Nenhum deles cogitou entregar sua vaga à colega.
O próprio bloco do qual faz parte o
Cidadania, de Eliziane, só tinha uma vaga para titular – preenchida por
Randolfe Rodrigues (Rede), do Amapá, que assinou o pedido de CPI. A suplência
foi para Alessandro Vieira (Cidadania-SE), um dos autores da ação que pediu ao
Supremo Tribunal Federal a instalação da comissão.
O inconformismo das mulheres com a ausência
de uma representante da CPI tinha um motivo concreto. Os membros titulares são
os primeiros que falam e fazem perguntas, podem apresentar requerimentos e
participar ativamente das investigações. "Faltou perceber que
faltava uma mulher, já que somos a maioria da sociedade brasileira",
reclamou na época Simone Tebet.
Para amenizar a pressão, a primeira
iniciativa de Omar Aziz foi criar uma "cota feminina" informal, que
dava a uma mulher a palavra logo no início dos depoimentos. A própria Simone
Tebet, além de Katia Abreu, Eliziane e Leila Barros (PSB-DF) se revezaram na
função.
Mesmo assim, não resolveu."Temos voz,
mas não temos vez", reclamou a emedebista. "Não podemos levantar
uma questão de ordem que tenha como resultado a mudança no trabalho dos
procedimentos, não temos direito de apresentar requerimentos, não vamos votar
relatório e nem podemos apresentar substitutivo."
Eliziane Gama começou a mudar em parte esse
quadro em 20 de maio, durante o depoimento do ex-ministro da Saúde Eduardo
Pazuello. Foi quando ela protagonizou um embate com Flávio Bolsonaro
(Patriota-RJ) e com o governista Marcos Rogério (DEM-RO), que apresentou na
CPI montagens com vídeos do início da pandemia que davam a impressão de
que governadores de oposição a Bolsonaro também tinham feito campanha pelo uso
de cloroquina no tratamento da Covid.
Inconformada, Eliziane começou a protestar
ao microfone, enquanto os governistas riam, debochavam e a acusavam de ser
"advogada de governadores" – referência ao fato de ela ser aliada do
maranhense Flávio Dino.
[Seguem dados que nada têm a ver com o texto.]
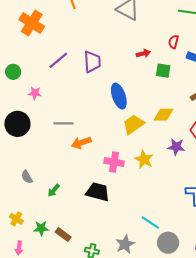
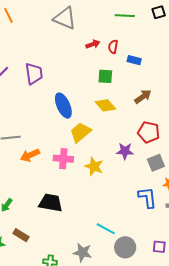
red arrow: (143, 53) -> (93, 44), moved
yellow diamond: (164, 115) -> (105, 105), moved, turned 55
pink cross: (114, 162) -> (63, 159), moved
brown rectangle: (63, 234) -> (21, 235), moved
gray star: (125, 244) -> (82, 253), turned -30

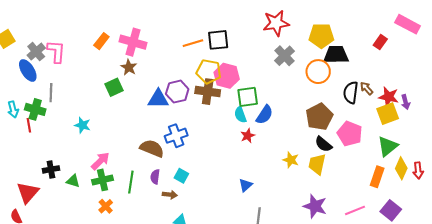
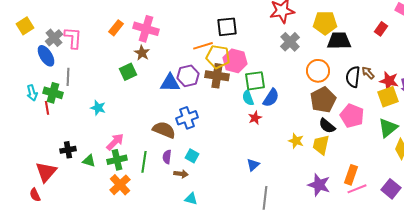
orange line: (193, 43) -> (203, 46), moved
orange circle: (318, 72) -> (318, 71), moved
orange rectangle: (377, 177) -> (351, 175), moved
orange cross: (106, 206) -> (120, 185), size x1.5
Por causa do tumulto, Aziz interrompeu a sessão e
chamou o intervalo.
A discussão arrefeceu, mas a performance de
Eliziane fez sucesso nas redes e angariou o respeito dos colegas da
oposição.
Apesar do bom desempenho, Eliziane diz que
“não é simples” tratar sobre o seu ingresso como membro pleno da CPI. Isso
porque as vagas na CPI são distribuídas aos partidos de acordo com o tamanho
das bancadas. E como não há mais vagas para o Cidadania, para incorporar Eliziane,
ela teria que entrar na vaga de outro partido.
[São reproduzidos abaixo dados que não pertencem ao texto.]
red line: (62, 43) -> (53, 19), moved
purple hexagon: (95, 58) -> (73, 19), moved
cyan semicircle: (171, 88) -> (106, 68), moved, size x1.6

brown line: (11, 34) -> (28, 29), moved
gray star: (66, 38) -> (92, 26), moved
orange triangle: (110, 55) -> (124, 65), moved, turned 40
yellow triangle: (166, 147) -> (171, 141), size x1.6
“Há muitos interesses envolvidos. Um bloco
não vai abrir mão de uma vaga em nome de uma pessoa de um partido de outro
bloco”, diz ela. “Não consegui até agora e acho que não vou conseguir”.
Essa saída de fato chegou a ser cogitada.
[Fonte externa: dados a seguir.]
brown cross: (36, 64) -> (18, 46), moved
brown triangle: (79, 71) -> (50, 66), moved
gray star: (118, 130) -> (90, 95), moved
Há alguns dias, membros do G7 passaram a discutir a possibilidade de Eduardo
Braga (MDB-AM) ceder sua vaga a Eliziane. Como o movimento não prosperou, os
senadores Randolfe Rodrigues e Renan Calheiros agora tentam convencer o suplente
de Braga, Jader Barbalho (MDB-PA), a dar o seu lugar à emedebista Simone
Tebet.
Como não conseguia resolver formalmente o
impasse, Aziz foi criando exceções. Além de incorporar Eliziane ao grupo, ela
também foi autorizada também a apresentar requerimentos de convocação e pedidos
de informação.
Embora não esteja totalmente satisfeita,
Eliziane aproveita as brechas. Está especialmente empenhada em descobrir as
relações de Jair Bolsonaro com os fabricantes de hidroxicloroquina e de outros
medicamentos sem eficácia recomendados para o tratamento da Covid, e não a
vacinação.
Ela passa quase todo o tempo dedicada à CPI
– é uma das primeiras a chegar na CPI, só para poder se inscrever na frente e
ser a primeira mulher a falar na CPI, e é a última a deixar o Senado. Também
destacou uma das assessoras de seu gabinete só para auxiliá-la na comissão.
“Tem hora que eu até acho que voto, menina", conta ela. “Quando dizem ‘vai começar a votação’, fico atenta pensando ‘ai meu Deus, tenho que votar’, mas em seguida me lembro que não voto."